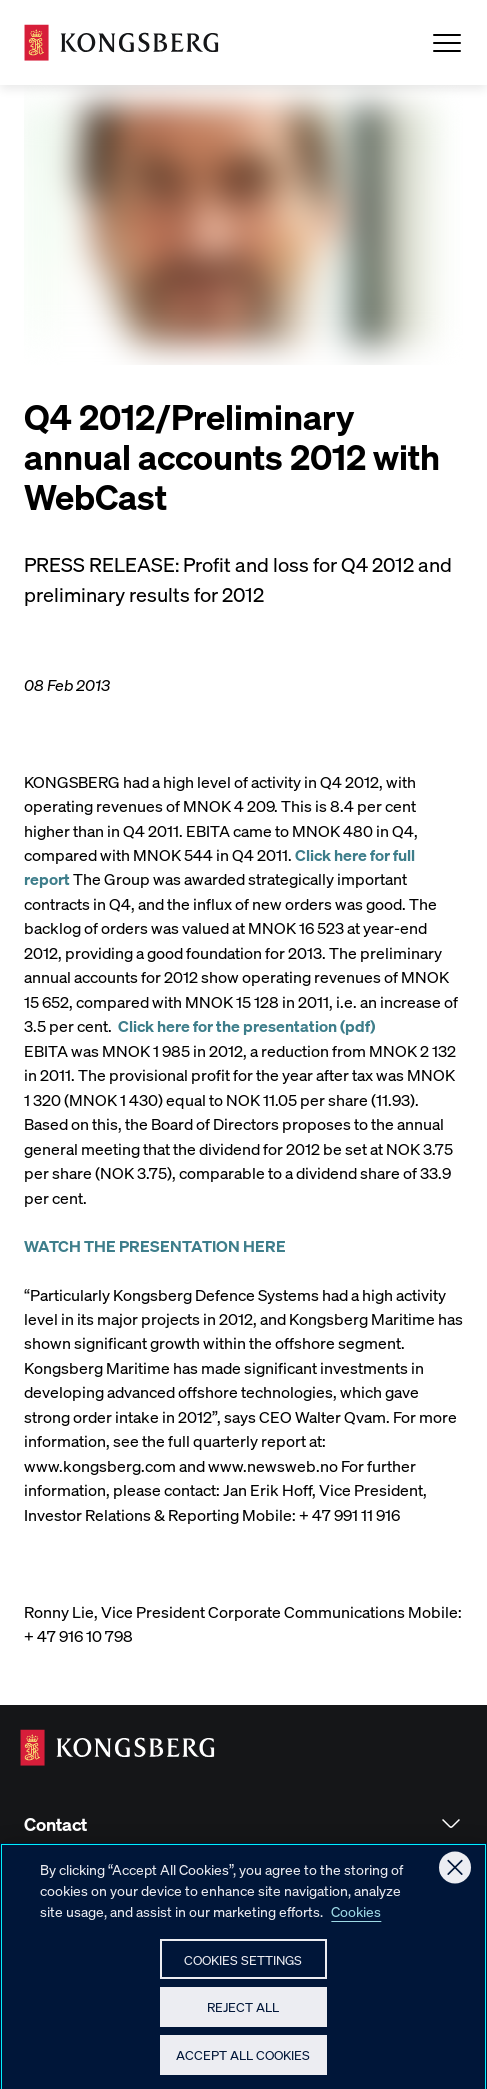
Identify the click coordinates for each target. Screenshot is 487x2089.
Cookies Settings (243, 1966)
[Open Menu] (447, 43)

════════════════

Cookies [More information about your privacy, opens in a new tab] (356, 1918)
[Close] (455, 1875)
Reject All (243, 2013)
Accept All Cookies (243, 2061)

════════════════

EXERCISE DIRECTIONS. What is the number of lines in the listing that include the word "Cookies"? Give the number and no other text.

PROBLEM SOLUTION. 3